Life came full circle for Pankaj Vermani when he founded Clovia, a lingerie company. While his family had a lingerie business, where he spent many afternoons as an apprentice, Pankaj was encouraged to focus on academics instead of taking over the business. He ended up cracking IIT JEE to join the prestigious IIT Delhi. Starting his career as a software engineer, he soon ventured into startups and co-founded adtech and eLearning startups. But life had other plans for Pankaj, and in 2012, he co-founded Clovia.

In March 2022, Reliance Retail acquired an 89% stake in Clovia for USD 125M. Benefitting from Reliance’s scale and retail expertise, the brand hopes to bolster its brand presence and value proposition to scale up.

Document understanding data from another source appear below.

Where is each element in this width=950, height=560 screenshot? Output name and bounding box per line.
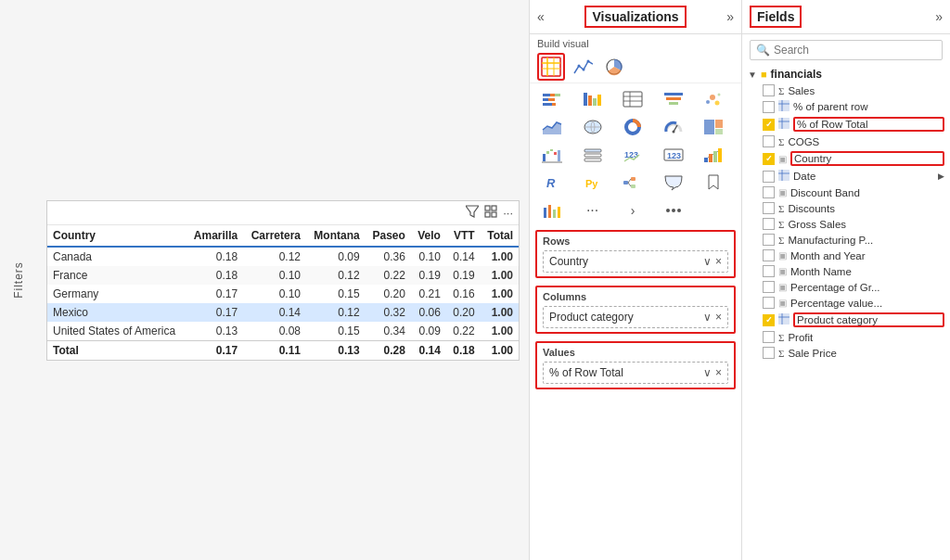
decomp-tree-icon[interactable] bbox=[616, 170, 649, 196]
values-close-icon[interactable]: × bbox=[715, 366, 722, 379]
waterfall-icon[interactable] bbox=[535, 142, 569, 168]
bookmark-icon[interactable] bbox=[697, 170, 730, 196]
field-checkbox[interactable] bbox=[763, 171, 775, 183]
svg-rect-74 bbox=[778, 100, 790, 111]
clustered-bar-icon[interactable] bbox=[576, 86, 610, 112]
left-panel: Filters ··· Country A bbox=[0, 0, 529, 560]
svg-text:R: R bbox=[546, 176, 556, 190]
bar-chart2-icon[interactable] bbox=[535, 197, 569, 223]
field-checkbox[interactable] bbox=[763, 135, 775, 147]
r-icon[interactable]: R bbox=[535, 170, 569, 196]
svg-rect-69 bbox=[553, 210, 556, 218]
field-item[interactable]: ΣManufacturing P... bbox=[746, 232, 946, 248]
field-item[interactable]: ▣Country bbox=[746, 149, 946, 168]
field-checkbox[interactable] bbox=[763, 153, 775, 165]
field-checkbox[interactable] bbox=[763, 119, 775, 131]
svg-rect-68 bbox=[548, 205, 551, 218]
field-checkbox[interactable] bbox=[763, 249, 775, 261]
svg-rect-58 bbox=[713, 151, 717, 162]
funnel-chart-icon[interactable] bbox=[657, 86, 690, 112]
field-item[interactable]: ▣Percentage of Gr... bbox=[746, 279, 946, 295]
field-item[interactable]: ▣Discount Band bbox=[746, 185, 946, 200]
columns-chevron-icon[interactable]: ∨ bbox=[703, 311, 712, 324]
svg-rect-67 bbox=[544, 208, 546, 218]
svg-rect-44 bbox=[543, 154, 546, 161]
card-icon[interactable]: 123 bbox=[657, 142, 690, 168]
field-item[interactable]: % of Row Total bbox=[746, 115, 946, 134]
matrix-icon[interactable] bbox=[537, 53, 565, 81]
field-label: Month and Year bbox=[790, 250, 944, 261]
gauge-icon[interactable] bbox=[657, 114, 690, 140]
rows-section: Rows Country ∨ × bbox=[535, 230, 736, 278]
area-chart-icon[interactable] bbox=[535, 114, 569, 140]
field-type-none: ▣ bbox=[778, 298, 787, 308]
rows-field-chip[interactable]: Country ∨ × bbox=[543, 250, 728, 273]
field-label: Percentage of Gr... bbox=[790, 282, 944, 293]
field-checkbox[interactable] bbox=[763, 347, 775, 359]
field-item[interactable]: ▣Month and Year bbox=[746, 248, 946, 263]
slicer-icon[interactable] bbox=[576, 142, 610, 168]
line-chart-icon[interactable] bbox=[569, 53, 597, 81]
field-checkbox[interactable] bbox=[763, 331, 775, 343]
field-checkbox[interactable] bbox=[763, 84, 775, 96]
left-collapse-arrows[interactable]: « bbox=[537, 9, 545, 24]
donut-chart-icon[interactable] bbox=[616, 114, 649, 140]
columns-label: Columns bbox=[543, 291, 728, 302]
field-item[interactable]: ▣Month Name bbox=[746, 263, 946, 279]
more-visuals-icon[interactable]: ··· bbox=[576, 197, 610, 223]
more-icon[interactable]: ··· bbox=[503, 206, 513, 220]
field-checkbox[interactable] bbox=[763, 234, 775, 246]
field-checkbox[interactable] bbox=[763, 101, 775, 113]
rows-close-icon[interactable]: × bbox=[715, 255, 722, 268]
svg-rect-20 bbox=[552, 103, 556, 106]
field-checkbox[interactable] bbox=[763, 202, 775, 214]
field-checkbox[interactable] bbox=[763, 297, 775, 309]
field-checkbox[interactable] bbox=[763, 281, 775, 293]
field-item[interactable]: Date▶ bbox=[746, 168, 946, 185]
stacked-bar-icon[interactable] bbox=[535, 86, 569, 112]
field-item[interactable]: ΣProfit bbox=[746, 329, 946, 345]
filter-icon[interactable] bbox=[466, 205, 479, 221]
speech-bubble-icon[interactable] bbox=[657, 170, 690, 196]
field-item[interactable]: ΣSale Price bbox=[746, 345, 946, 361]
kpi-icon[interactable]: 123 bbox=[616, 142, 649, 168]
search-input[interactable] bbox=[774, 44, 936, 57]
expand-icon[interactable] bbox=[484, 205, 497, 221]
right-expand-arrows[interactable]: » bbox=[726, 9, 734, 24]
field-item[interactable]: ΣCOGS bbox=[746, 134, 946, 149]
fields-expand-arrows[interactable]: » bbox=[935, 9, 943, 24]
map-icon[interactable] bbox=[576, 114, 610, 140]
field-checkbox[interactable] bbox=[763, 314, 775, 326]
rows-chevron-icon[interactable]: ∨ bbox=[703, 255, 712, 268]
options-icon[interactable] bbox=[657, 197, 690, 223]
field-item[interactable]: ΣGross Sales bbox=[746, 216, 946, 232]
table-list-icon[interactable] bbox=[616, 86, 649, 112]
table-type-icon bbox=[778, 100, 790, 113]
pie-chart-icon[interactable] bbox=[600, 53, 628, 81]
expand-visuals-icon[interactable]: › bbox=[616, 197, 649, 223]
fields-header: Fields » bbox=[742, 0, 950, 34]
financials-group-header[interactable]: ▼ ■ financials bbox=[746, 66, 946, 83]
columns-close-icon[interactable]: × bbox=[715, 311, 722, 324]
svg-point-72 bbox=[672, 209, 675, 212]
scatter-chart-icon[interactable] bbox=[697, 86, 730, 112]
field-item[interactable]: ΣDiscounts bbox=[746, 200, 946, 216]
values-chevron-icon[interactable]: ∨ bbox=[703, 366, 712, 379]
svg-text:123: 123 bbox=[667, 151, 681, 160]
field-item[interactable]: ▣Percentage value... bbox=[746, 295, 946, 311]
treemap-icon[interactable] bbox=[697, 114, 730, 140]
columns-field-chip[interactable]: Product category ∨ × bbox=[543, 306, 728, 328]
field-item[interactable]: ΣSales bbox=[746, 83, 946, 98]
field-item[interactable]: Product category bbox=[746, 311, 946, 329]
values-field-chip[interactable]: % of Row Total ∨ × bbox=[543, 362, 728, 384]
sigma-icon: Σ bbox=[778, 85, 784, 96]
field-checkbox[interactable] bbox=[763, 186, 775, 198]
field-checkbox[interactable] bbox=[763, 265, 775, 277]
ribbon-chart-icon[interactable] bbox=[697, 142, 730, 168]
python-icon[interactable]: Py bbox=[576, 170, 610, 196]
field-checkbox[interactable] bbox=[763, 218, 775, 230]
field-label: % of parent row bbox=[793, 101, 944, 112]
field-item[interactable]: % of parent row bbox=[746, 98, 946, 115]
search-box[interactable]: 🔍 bbox=[750, 40, 943, 60]
svg-rect-51 bbox=[584, 154, 601, 157]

In June 2023, Pankaj sat down with Ankur Gattani, VP-Growth and Marketing of WebEngage (a Blume Fund I company), at EngageMint, WebEngage’s marquee thought leadership event. Below are the key insights from his chat for all D2C founders aspiring to build multi-million-dollar brands.

Lessons from past attempts

Before founding Clovia, Pankaj founded an ed-tech startup, Vriti, in 2006. Vriti was a platform for content providers to create/sell courses and students to find & buy them. 

Vriti provided three key lessons to Pankaj. First, your product may solve a real pain point, but if it is ahead of its time, it will not work. As a founder, your business should not only tap into the right market but also be there at the right time with the tailwinds and internet infrastructure, like digital payments and eCommerce enablers.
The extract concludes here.